Três coisas são necessárias para um bom filme: roteiro, roteiro e roteiro. A frase é um exagero, claro, mas a importância do roteiro como a coluna vertebral que mantém coesos todos os elementos de um filme não pode ser superestimada. “Atlantic City” deixa isso claro, ao apresentar um texto com todos os elementos do cinema clássico narrativo hollywoodiano - estrutura em três atos, apresentação, problematização, resolução - de forma eficiente. Claro, ajuda ter excelentes atores como Burt Lancaster e Susan Sarandon no elenco, assim como a direção experiente de Louis Malle (“Ascensor para o cadafalso”, 1958).
O filme tem ecos de Robert Altman em sua habilidade de saltar de um núcleo dramático para outro sem sobressaltos. Lancaster e Sarandon interpretam vizinhos num prédio no centro de uma reforma urbanística da cidade costeira Atlantic City, conhecida por seus cassinos. O veterano Lancaster, em um de seus melhores papéis, vive um gângster velho e decadente que sonha com seus dias lendários de crime em Las Vegas. Sarandon, por sua vez, é uma jovem que quer se tornar uma crupiê num cassino mas acaba envolvida numa trama de crimes com a chegada de seu ex-marido trambiqueiro. Em seu roteiro, John Guare - autor da peça “Seis graus de separação” (1993) e de seu roteiro adaptado -, satiriza a nostalgia americana pelos “dias dourados” de outrora, diante do interessante cenário de uma cidade podre em desagregação física e moral.



83) “Rosetta” (1999)

O espírito de “Rosetta” reside na personagem-título, interpretada brilhantemente pela estreante Émile Dequenne.
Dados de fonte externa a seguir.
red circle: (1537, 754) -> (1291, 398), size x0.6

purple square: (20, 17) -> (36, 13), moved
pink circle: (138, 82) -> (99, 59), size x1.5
Ela está presente em todas as cenas, quase sempre em plano médio ou close-up. A câmera naturalista dos irmãos Dardenne (conhecidos por seus filmes de temática social, retratando marginalizados da sociedade) exibe a difícil jornada da heroína, que mora num trailer numa cidade belga com a mãe alcoólatra, enquanto procura emprego para se sustentar. A situação de Rosetta é precária, porém, em momentos preciosos - quando protesta com a mãe por se prostituir em troca de bebida, por exemplo -, ela demonstra dignidade diante da adversidade. Ainda assim, a pressão social e psicológica é grande demais, e ela acabará cometendo uma traição em nome da sobrevivência. 
“Rosetta” é um filme extremamente realista, de poucos diálogos, que depende da força das imagens, filmadas em estilo documentário-verdade, e da força de sua protagonista para funcionar. Funciona como uma grande crítica ao capitalismo selvagem, com seus personagens se engalfinhando para conseguir migalhas do sistema laboral, mas também como instrumento de empatia com as classes mais pobres. “Rosetta” talvez seja mais instigante que os filmes de Ken Loach, outro grande cineasta de questões sociais mas mais dependente das convenções do cinema clássico narrativo do que os irmãos Dardenne. Não à toa, o filme venceu a Palma de Ouro e o prêmio de melhor atriz para Dequenne em Cannes em 1999.